So that this info that maybe of interest to others is not lost I have created this thread. Maybe some one that is more thread savvy than me can copy some of the original posts here as well.

Of the many ways of cutting threads on a lathe, the most common technique is to use a tool that is shaped to represent a cross section of the thread to be cut.

As most thread forms that we come across are roughly triangular with rounded peaks and troughs, the cutting tool also has a triangular shape with a rounded tip and is normally just advanced (plunged) with the cross slide deeper at right angles into the material
to be cut over a number of passes, getting deeper each time until the correct depth and shape is achieved.

Because of this triangular shape, the deeper we go (and closer to our finished thread) the more work this tool has to do on each face and because of the pressures on (and geometry of) the cutting faces to the material there is a tendency for the edges to tear resulting in a rough thread of poor form.

A modified method is to turn the tool and tool slide approx half the angle of the thread to be cut and advance the tool using the tool slide on this angle.

This makes the tool advance into the material almost parallel to one face of the thread taking a small amount off the trailing edge and doing most of the cutting on the leading edge.

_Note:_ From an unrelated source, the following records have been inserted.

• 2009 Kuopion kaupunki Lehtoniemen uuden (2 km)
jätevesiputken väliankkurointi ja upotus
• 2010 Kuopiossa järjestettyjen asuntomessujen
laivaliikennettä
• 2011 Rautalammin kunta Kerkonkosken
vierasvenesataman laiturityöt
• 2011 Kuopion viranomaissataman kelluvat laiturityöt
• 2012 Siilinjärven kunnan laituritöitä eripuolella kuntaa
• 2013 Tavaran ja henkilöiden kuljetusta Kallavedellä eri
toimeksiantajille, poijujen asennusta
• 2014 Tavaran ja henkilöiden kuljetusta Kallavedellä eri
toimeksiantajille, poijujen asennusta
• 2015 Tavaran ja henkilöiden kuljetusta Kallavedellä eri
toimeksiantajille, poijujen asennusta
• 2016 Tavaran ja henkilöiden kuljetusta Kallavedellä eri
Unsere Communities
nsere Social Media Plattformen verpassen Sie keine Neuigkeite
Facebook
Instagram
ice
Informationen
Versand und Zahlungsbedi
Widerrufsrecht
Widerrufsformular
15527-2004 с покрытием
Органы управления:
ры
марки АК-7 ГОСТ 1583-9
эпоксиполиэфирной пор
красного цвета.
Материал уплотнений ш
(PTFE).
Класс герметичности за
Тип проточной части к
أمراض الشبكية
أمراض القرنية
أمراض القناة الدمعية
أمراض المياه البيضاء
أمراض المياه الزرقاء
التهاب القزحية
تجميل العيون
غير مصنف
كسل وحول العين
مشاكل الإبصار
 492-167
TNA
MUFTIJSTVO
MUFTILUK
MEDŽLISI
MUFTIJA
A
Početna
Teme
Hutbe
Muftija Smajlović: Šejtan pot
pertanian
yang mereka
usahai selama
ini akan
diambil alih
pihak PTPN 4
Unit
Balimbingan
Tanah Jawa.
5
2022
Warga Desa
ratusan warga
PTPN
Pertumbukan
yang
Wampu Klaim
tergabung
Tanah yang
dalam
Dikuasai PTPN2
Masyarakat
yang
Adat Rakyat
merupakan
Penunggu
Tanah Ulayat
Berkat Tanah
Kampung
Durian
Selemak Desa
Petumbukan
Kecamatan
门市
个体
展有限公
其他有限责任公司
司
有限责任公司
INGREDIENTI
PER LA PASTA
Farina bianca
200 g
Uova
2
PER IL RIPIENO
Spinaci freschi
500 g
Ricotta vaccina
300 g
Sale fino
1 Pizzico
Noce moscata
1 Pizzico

In the QHY11 example the thread angle was 60 degrees and Mark (Marki) used a set over of 29 degrees.
This halves the work and material removed by the tool, improves the cutting geometry and results in a cleaner cut.

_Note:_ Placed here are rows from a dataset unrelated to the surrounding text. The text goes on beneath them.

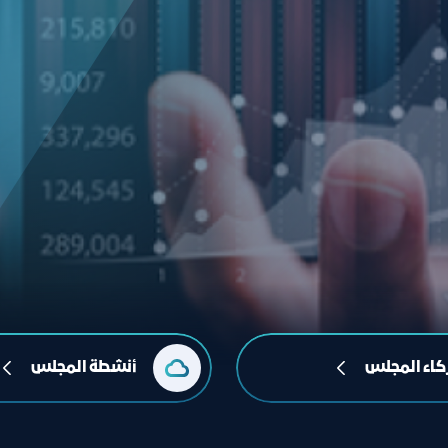
اء المجلس
أنشطة المجلس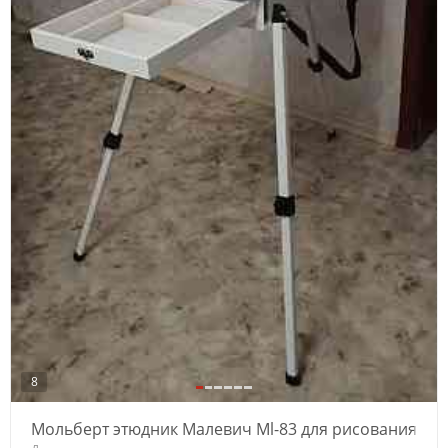
8
Мольберт этюдник Малевич Ml-83 для рисования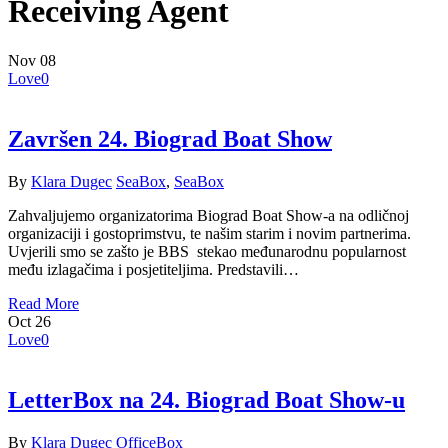
Receiving Agent
Nov
08
Love
0
Završen 24. Biograd Boat Show
By
Klara Dugec
SeaBox
,
SeaBox
Zahvaljujemo organizatorima Biograd Boat Show-a na odličnoj
organizaciji i gostoprimstvu, te našim starim i novim partnerima.
Uvjerili smo se zašto je BBS stekao međunarodnu popularnost
među izlagačima i posjetiteljima. Predstavili…
Read More
Oct
26
Love
0
LetterBox na 24. Biograd Boat Show-u
By
Klara Dugec
OfficeBox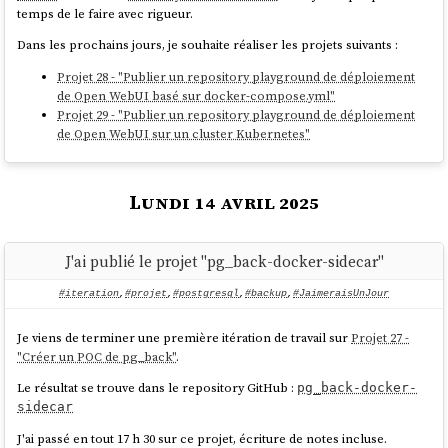
'terre/terre.jpg' },

temps de le faire avec rigueur.
    }

      mimetype: 'image/jpeg'

    }

Dans les prochains jours, je souhaite réaliser les projets suivants :
  }

Projet 28 - "Publier un repository playground de déploiement
ajout de
alias
de Open WebUI basé sur docker-compose.yml"
Le fichier
contient du code spécifique en fonction
src/server.js
Projet 29 - "Publier un repository playground de déploiement
et voici un exemple de contenu de
:
commits
de son contexte d'exécution ("dev" ou "buildé") :
de Open WebUI sur un cluster Kubernetes"
[

    if (isDev) {

  {

        const { createServer: createViteServer 
Lundi 14 avril 2025
    _index: 'commits',

} = await import('vite');

    _id: 
'7ce2ab6f8d29fec0348342d95bfe71899dcb44fa',

        const vite = await createViteServer({

J'ai publié le projet "pg_back-docker-sidecar"
    _score: 1,

            server: { middlewareMode: true },

    _source: { index: 1, time: 1757420855, 
            appType: 'custom'

#iteration
,
#projet
,
#postgresql
,
#backup
,
#JaimeraisUnJour
branches: [ 'main' ], parents: [] }

        });

  },

Je viens de terminer une première itération de travail sur
Projet 27 -
  {

        app.use(vite.middlewares);

"Créer un POC de pg_back"
.
    _index: 'commits',

    } else {

    _id: 
        const { handler } = await 
Le résultat se trouve dans le repository GitHub :
pg_back-docker-
'4da69e469145fe5603e57b9e22889738d066a5e2',

import('./handler.js');

sidecar
    _score: 1,

        app.use(handler);

    _source: {

J'ai passé en tout 17 h 30 sur ce projet, écriture de notes incluse.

Sorry for no pictures or diagrams, but if you Goggle - set over screw cutting

On another note, a good workshop resource was Chris Heapy's page where he describes this and other techniques including mods to an LX200.
I think this is an archive of the original site http://www.astronomiainumbria.org/advanced_internet_files/meccanica/easyweb.easynet.co.uk/_chrish/homepge2.htm

Let the discussion continue, Neil

rally
28-04-2012, 11:43 AM
Neil,

Almost all cutting on the lathe is a tearing action !

The trick is to have the right cutting geometry on the turning tool to match the material being used and the speeds and feeds to suit.
Every material and tool combination will have its own best range of surface speeds for cutting and different tools will have different feed rates that work better than others.

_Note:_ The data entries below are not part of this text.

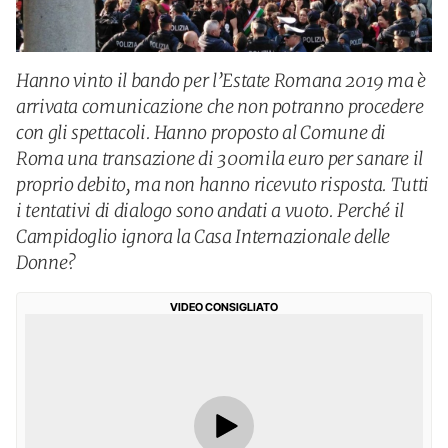
Hanno vinto il bando per l’Estate Romana 2019 ma è
arrivata comunicazione che non potranno procedere
con gli spettacoli. Hanno proposto al Comune di
Roma una transazione di 300mila euro per sanare il
proprio debito, ma non hanno ricevuto risposta. Tutti
i tentativi di dialogo sono andati a vuoto. Perché il
Campidoglio ignora la Casa Internazionale delle
Donne?
VIDEO CONSIGLIATO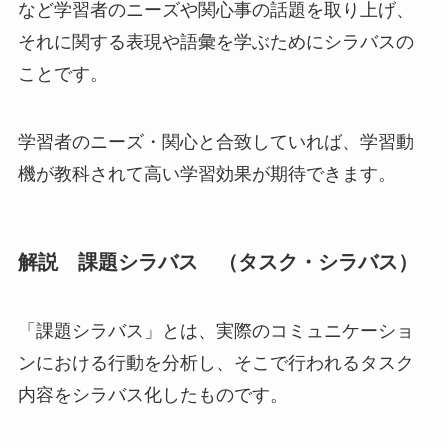
など学習者のニーズや関心事の話題を取り上げ、
それに関する表現や語彙を学ぶためにシラバス
の
ことです。
学習者のニーズ・関心と合致していれば、学習動
機が教科されて高い学習効果が期待できます。
解説 課題シラバス （タスク・シラバス）
「課題シラバス」
とは、
実際のコミュニケーショ
ンにおける行動を分析し、そこで行われるタスク
内容をシラバス化したもの
です。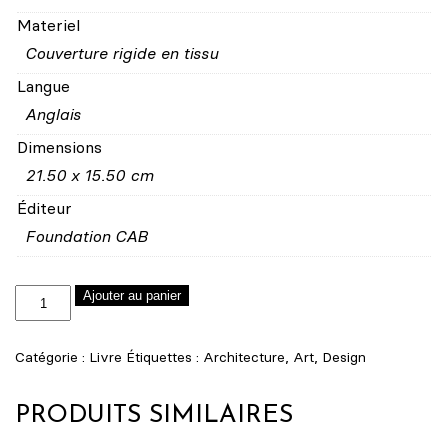
Materiel
Couverture rigide en tissu
Langue
Anglais
Dimensions
21.50 x 15.50 cm
Éditeur
Foundation CAB
quantité
Ajouter au panier
de
Catalogue
Catégorie :
Livre
Étiquettes :
Architecture
,
Art
,
Design
exposition
"Niele
PRODUITS SIMILAIRES
Toroni,
864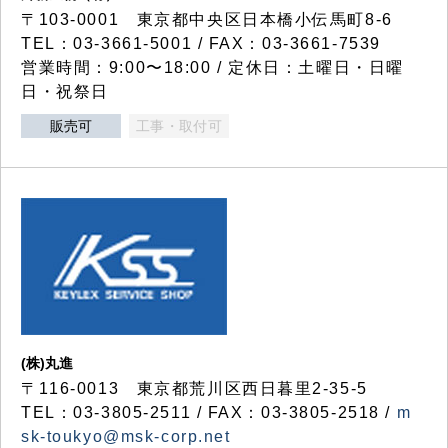
〒103-0001 東京都中央区日本橋小伝馬町8-6
TEL：03-3661-5001 / FAX：03-3661-7539
営業時間：9:00〜18:00 / 定休日：土曜日・日曜
日・祝祭日
販売可
工事・取付可
(株)丸進
〒116-0013 東京都荒川区西日暮里2-35-5
TEL：03-3805-2511 / FAX：03-3805-2518 /
m
sk-toukyo@msk-corp.net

The use of lubrication (or not) will make a difference.

So rake angle, clearance angle, cutting edge sharpness, type of chip breaker, type of tooling (HSS, carbide) and significantly the coating type etc etc all make a huge difference.
The difference can border from impossible to easy, super smooth to full of chatter and rough torn finish.

You would not use the same geometry and tooling by choice on aluminium to stainless or plastic to cast iron !
Some materials are 'sticky' and some are not, so the tool you are using totally makes all the difference.

Ensuring that any swarf does not get caught back up into the cut will make a big improvement.

It should be possible to cut a high quality thread using the right machines tools and technique.

Taking off too much in a cut can result in a rough surface finish, but likewise, taking off too little may result in a poor cut.
Most sintered carbide insert tooling likes to take a heavy cut whereas a sharper tool will work fine in a fine cut.

The rigidity of your machine and the tool setup as well as backlash in your slideways and thread cutting lead screw can make all the difference.
If your machine has lots of backlash and isnt stable, then the heavier cut may cause chatter and result in a poor finish.
Try to ensure that the tool is as short as possible.

So I am wondering if the technique you describe is more about trying to overcome some machine deficiencies than a method to get a good thread cut.

Another technique is thread rolling, this deforms the material under pressure rather than cutting.

You can also mill a thread with a rotating milling cutter - but you'll need a CNC mill to do that effectively.
Very high quality threads are actually ground.

Hope that helps rather than confuses, but sometimes its a non trivial affair, that requires a bit of experimenting to get the best finish.

Cheers

Rally

GeoffW1
28-04-2012, 12:04 PM
Hi,

I think most commercial adapters would be made in aluminium on a CNC lathe, a bit of an advantage to have. If you use aluminium it probably helps to know something of the big range of alloys, not all of them amenable to thread cutting.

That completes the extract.